Multi-Factor Authentication, or MFA, is an authentication process which requires the user to present two pieces of evidence to prove their identity. For Certify, the user will need to provide something they know (their password) and something they have (a temporary security code) to successfully authenticate.
MFA will replace security questions as an identity verification measure. Instead of asking a security question, Certify will email or text a unique temporary code to the user during the authentication process. The user will be required to enter the code before Certify grants access to the account. MFA will only be required when Certify detects that the user is logging in from an unrecognized device.
As an Administrator, what can I do to prepare my users for the switch?
Because Certify will be sending a temporary code to users via text message or email, the best way to prepare is to ensure:
- All users have added their mobile number to their profile
- All users have access to the email address they use to log in
- The email address used to log in is a valid address which can receive emails
Will users need to enter a security code during each login attempt?
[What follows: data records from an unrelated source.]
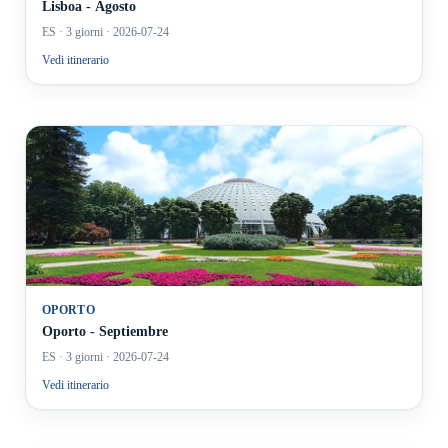
Lisboa - Agosto
ES
· 3 giorni
· 2026-07-24
Vedi itinerario
OPORTO
Oporto - Septiembre
ES
· 3 giorni
· 2026-07-24
Vedi itinerario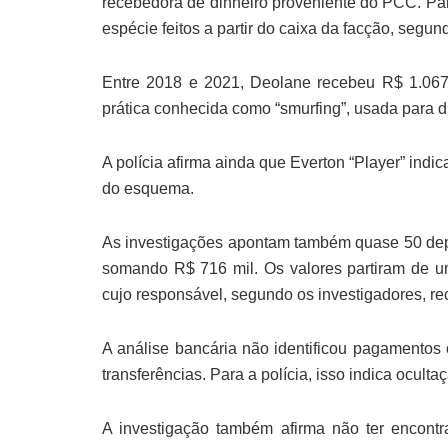
recebedora de dinheiro proveniente do PCC. Pa
espécie feitos a partir do caixa da facção, segun
Entre 2018 e 2021, Deolane recebeu R$ 1.067
prática conhecida como “smurfing”, usada para dif
A polícia afirma ainda que Everton “Player” ind
do esquema.
As investigações apontam também quase 50 dep
somando R$ 716 mil. Os valores partiram de 
cujo responsável, segundo os investigadores, r
A análise bancária não identificou pagamentos
transferências. Para a polícia, isso indica ocul
A investigação também afirma não ter encontra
No. Similar to security questions, Certify will only require MFA when a login attempt does not match previous login activity. Examples of this include: Logging in from a different web browser, IP address, or device. Occasionally, MFA may be triggered when a web browser updates, such as a new version of Google Chrome or Mozilla Firefox.
How frequently will users be asked for additional authentication?
Users can expect to be asked for additional authentication at the same frequency in which Certify currently asks a user to answer a security question. The logic behind when Certify asks for additional authentication is not changing, only the method in which we confirm identity is changing.
Can we require MFA for each login attempt?
Not at this time, but we’d love to hear your feedback! Be sure to submit an idea to our Product Team.
Can our company disable MFA?
MFA will be enabled and required for all users by default. While Certify does not recommend this, administrators may disable the requirement at the company level to allow individual users to opt out of MFA. Users who opt out of MFA will only need to provide their Certify username and password to authenticate. No additional authentication measures will take place.
Can our company continue to use security questions instead of MFA?
No. It is generally accepted that providing a one-time code is more secure than security questions. Our goal is to keep your account as secure as possible while keeping things as easy as possible for your end users.
My company uses SSO. Will I be impacted?
No. Clients using Single Sign On (SSO) will not see a change in their authentication process.
Will I be required to provide additional authentication when switching to a delegate account?
No. Users will only need to provide additional authentication when logging in to Certify. Once the user is logged in, they will not need to authenticate to switch accounts.